On a personal level, Don McKellar was handsome, charming, witty, and a brilliant and radical theatre creator. I had been a huge supporter of The Augusta Theatre Company which he ran with Tracy Wright and Daniel Brooks, and I was quite flattered to receive a Harold from him.
By the way, I think I am the only person in the world to have 2 Harolds. I can’t remember how I got the second one, but it was a broken thumb with a bandage on it!
A symbol of something?
I am going to talk about Alex and the theatre scene in the context of Stephen Seabrook’s Xcess of This and Platform 9’s production of Das Rheingold. We did a workshop and then a production at the old Theatre Centre when it was across from CamH. Stephen got together a grand troupe of artists of whom Alex was one. We had been turned down by the councils for the production so it was only the exciting vision of the project and the glory of our collective relationship that fueled us.
But I must go to a specific incident with Alex that cemented our bond. My job as producer and co-writer was to phone up everyone I knew and get them to save their old fluorescent tubes for me. I would go around and pick them up regularly. For you see, every night of the run 8-10 fluorescent tubes would fall en masse from a secret compartment in the ceiling and smash on the floor amidst a flash of lights and crescendo of weird and wild music. Then Loge, Alex, and the other performers would walk through crunching the glass for the rest of the show. But that’s not the highlight, that is merely the set up.
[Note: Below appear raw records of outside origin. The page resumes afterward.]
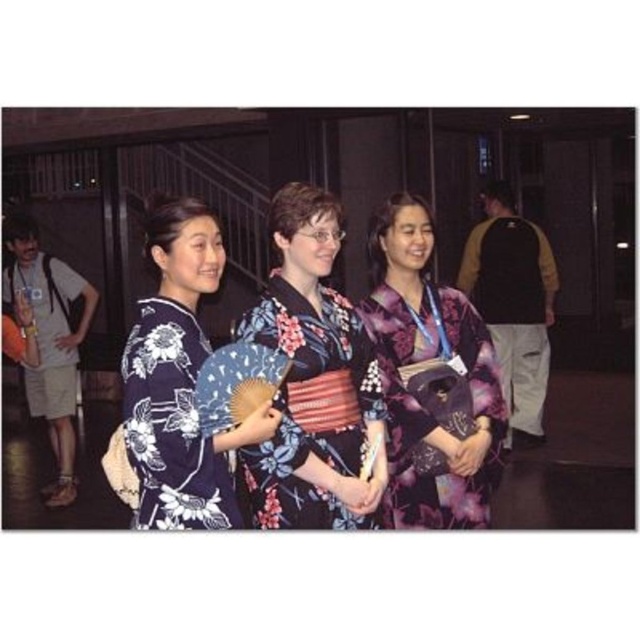 Question: Which point is farther to the camera?

Choices:
 (A) purple floral kimono at center
 (B) dark blue floral kimono at center

Answer: (A)

Question: Which object is the closest to the dark blue floral kimono at center?

Choices:
 (A) purple floral kimono at center
 (B) floral silk kimono at left
 (C) floral silk kimono at center

Answer: (C)

Question: Can you confirm if dark blue floral kimono at center is thinner than floral silk kimono at left?

Choices:
 (A) no
 (B) yes

Answer: (B)

Question: Is the position of purple floral kimono at center more distant than that of floral silk kimono at left?

Choices:
 (A) yes
 (B) no

Answer: (B)

Question: Is purple floral kimono at center wider than floral silk kimono at left?

Choices:
 (A) no
 (B) yes

Answer: (A)

Question: Which of the following is the closest to the observer?

Choices:
 (A) floral silk kimono at left
 (B) floral silk kimono at center

Answer: (B)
Later on in the show, Loge is conniving something from someone and he drops to his knees to give even more insistence to his dubious plea. And of course he kneels right on the glass which had been scattered farther that night. He never flinched but I sure as hell did. As he got up and walked away, I was ready to leap to the rescue, being so producer-ready that I would pick the glass out with my bare teeth if I had to – we had no insurance for such acts of Godlessness, as you can imagine. And then he walks back towards us and I can see the blood starting to seep down from each knee, but show must go on. Now the drips only went down a little way, and of course after, they became badges of honour in green room. Ah, mythology.
Now that’s real theatre I said to myself, and I survived. The worst of times become the best of times. It is this type of transformation which is at the very heart of the Harolds. The Harolds has stood as a beacon of hope and celebration for the last 18 years. I have come to each and every one of these events and it is always a grand night. It is always a night where blood on the knees is really love in the heart.